Stored data entries:
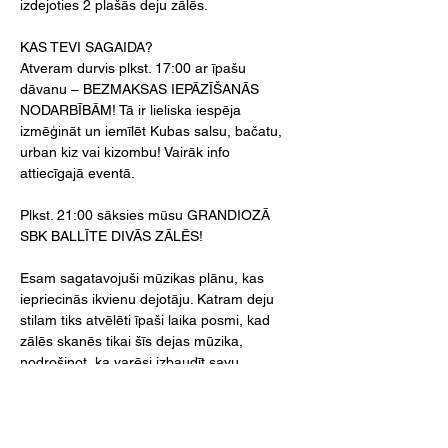
izdejoties 2 plašās deju zālēs.
KAS TEVI SAGAIDA?
Atveram durvis plkst. 17:00 ar īpašu 
dāvanu – BEZMAKSAS IEPĀZĪŠANĀS 
NODARBĪBĀM! Tā ir lieliska iespēja 
izmēģināt un iemīlēt Kubas salsu, bačatu, 
urban kiz vai kizombu! Vairāk info 
attiecīgajā eventā.
Plkst. 21:00 sāksies mūsu GRANDIOZĀ 
SBK BALLĪTE DIVĀS ZĀLĒS!
Esam sagatavojuši mūzikas plānu, kas 
iepriecinās ikvienu dejotāju. Katram deju 
stilam tiks atvēlēti īpaši laika posmi, kad 
zālēs skanēs tikai šīs dejas mūzika, 
nodrošinot, ka varēsi izbaudīt savu 
iecienītāko ritmu līdz sirds dziļumiem! 
(Precīzu laika plānu publicēsim drīzumā!)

• **Problem details**: In your answer, include only the lines above starting at the line that holds "Plkst. 21:00 sāksies mūsu GRANDIOZĀ" and ending at the line that holds "iecienītāko ritmu līdz sirds dziļumiem!", copied exactly.

• **Exercise solution**:
Plkst. 21:00 sāksies mūsu GRANDIOZĀ 
SBK BALLĪTE DIVĀS ZĀLĒS!
Esam sagatavojuši mūzikas plānu, kas 
iepriecinās ikvienu dejotāju. Katram deju 
stilam tiks atvēlēti īpaši laika posmi, kad 
zālēs skanēs tikai šīs dejas mūzika, 
nodrošinot, ka varēsi izbaudīt savu 
iecienītāko ritmu līdz sirds dziļumiem! 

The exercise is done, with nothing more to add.